Henrietta St. Thomas looked herself up and down in the mirror. After a few minutes, she decided she looked hot in suits.
Granted, she also looked hot in uniforms… but baggy fatigues hid her amazing body. The business suit that was standard for HEARTH agents meanwhile emphasized her strong shoulders and hips. The muscle on her arms and chest was obvious, but so were her curves, all in an extra-classy package.
She had elected to dress similarly to Grace: black pants and jacket, white shirt, silver tie to match her platinum hair and a complementary pink square. Since she wasn’t a soldier at the moment she was free to wear a bit of jewelry, so she complemented her suit with glittering white gold earrings.

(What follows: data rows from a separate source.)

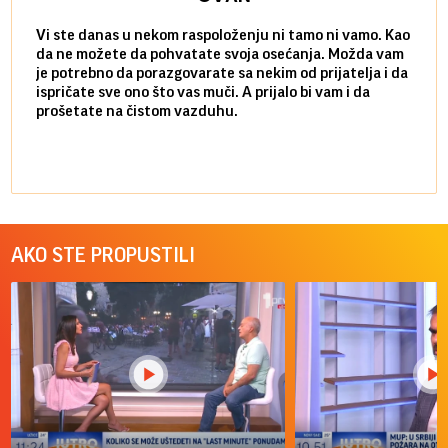
Vi ste danas u nekom raspoloženju ni tamo ni vamo. Kao
Danas
da ne možete da pohvatate svoja osećanja. Možda vam
posve
je potrebno da porazgovarate sa nekim od prijatelja i da
susre
ispričate sve ono što vas muči. A prijalo bi vam i da
volel
prošetate na čistom vazduhu.
način
AKO STE PROPUSTILI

Her apartment was on the outskirts of the BEACON district, comfortable but sparsely decorated. She’d worry about embellishments as soon as she got her first paycheck- she had received a major pay raise when she switched branches.
Wearing bespoke suits, working next to the Mater every day in the capital of all of TORCH, all the while making twice as much money as she used to… that was well worth the price of a new name.
Making sure she had everything she needed in her messenger bag, Henrietta left for her first day. She could save a few minutes by taking the train, but instead she chose to walk to Cresset Mound. The entire area already bustled with activity from morning commuters. Restaurants from a hundred different SPRING corporations served breakfast sandwiches and coffee to impatient girls. Office buildings, convenience stores, entertainment shops and small parks rounded out the landscape.
Cresset Mound itself was meticulously maintained, the air gently sweet as the emerald grass wafted in the wind. Busy as the surrounding areas were, the Mound was more lively still. There was far more security, including snipers on the rooftops of the lesser buildings and armored vehicles patrolling the streets.
Her destination, Sorority Hall, was magnificent. The building was C-shaped and eggshell colored, a synthesis of a dozen different architectural styles. Roman pillars and Arabic domes, Chinese thatching and Renaissance facades. The entire thing was covered in engravings, each one meant to represent the foundation of one of TORCH’s nine branches.
As it was HEARTH’s building, they put their own basrelief front and center. It depicted the tall and elegant Augusta, HEARTH‘s deceased founder and the Mater Politico, delivering a speech to a raucous crowd behind a podium. Right to the left of that was the BEACON basrelief: a scene of Grace and a half dozen armor-clad others driving their pneumatic blades into the flesh of a shrieking, twisted mass.
“The Cenotaph,” a clipped voice said from behind her. “Apparently. The Mater says that’s not how it looked.”
Henrietta looked behind her to see Manna, holding a paper tray with three coffees on it. She hadn’t heard her approach. “Hey Manna, one of those for me?”
“Three sugars, no cream.” Manna offered one of the cups to her. “I called the Azariah and asked them how you take your coffee.”
“I’m going to take that as thorough and not creepy. I notice you’re here early.” Henrietta took a sip and found it to be watery. BEACON girls liked their coffee strong enough to eat through steel.
“I came with the Mater. She had an early meeting with some of the other legislators already. ‘Last one to rest, first one to rise,’ that’s her motto.” Manna bowed her head in what might have been apology. “I hope you aren’t overly fond of sleeping.”
“I can keep up with anyone, don’t you worry about a thing.” Something about Manna’s demeanor rubbed Henrietta the wrong way. Everything so clipped and hollow, like Manna was a very slightly flawed copy of a person. What was her deal?
Henrietta decided to change the subject. “So, The Cenotaph… a Titan.” The greatest and most terrible enemy they had ever faced. If there was a god, then even he would cower before The Cenotaph. It had been defeated after many years and unthinkable sacrifice. “Grace really fought it, huh?”
“Delivered the killing blow herself,” Manna said, unable to hide her admiration. “She was just a sergeant with exactly two subordinates… distinguished for bravery and ability, but no one famous. But she fought brilliantly. Soon after, the Mater rose to prominence in meteoric fashion. From a complete nobody to our most eminent figure in less than a decade. And now here we are.”
“Here we are,” said Henrietta thoughtfully. That wasn’t something often said about Grace. She had been TORCH‘s most famous figure long before Henrietta… few were old enough to remember the Mater when she was just as a rank-and-file commando.